▶ _INPUT RECORDS_
* * * * * * * * *

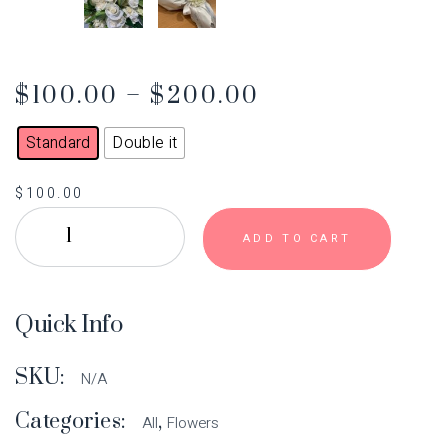
$
100.00
–
$
200.00
Standard
Double it
$
100.00
ADD TO CART
Quick Info
SKU:
N/A
Categories:
,
All
Flowers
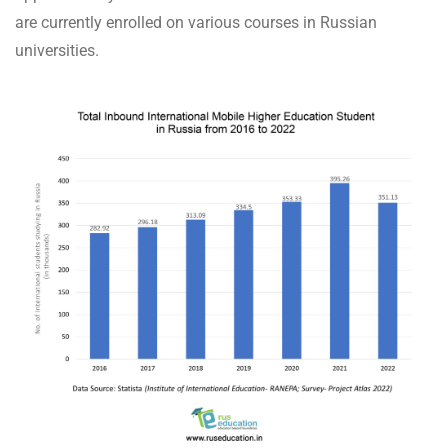
are currently enrolled on various courses in Russian
universities.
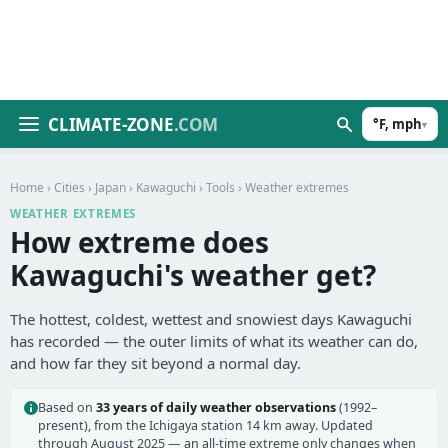
CLIMATE-ZONE
.COM
°F, mph
▾
Home
›
Cities
›
Japan
›
Kawaguchi
›
Tools
› Weather extremes
WEATHER EXTREMES
How extreme does
Kawaguchi's weather get?
The hottest, coldest, wettest and snowiest days Kawaguchi
has recorded — the outer limits of what its weather can do,
and how far they sit beyond a normal day.
Based on
33 years of daily weather observations
(1992–
present), from the Ichigaya station 14 km away. Updated
through August 2025 — an all-time extreme only changes when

* * * * * * * * *

▶ _EXERCISE GOAL_
If a line in the records above holds the string "Kawaguchi", copy it out.

▶ _EXERCISE OUTPUT_
Kawaguchi
Kawaguchi's weather get?
The hottest, coldest, wettest and snowiest days Kawaguchi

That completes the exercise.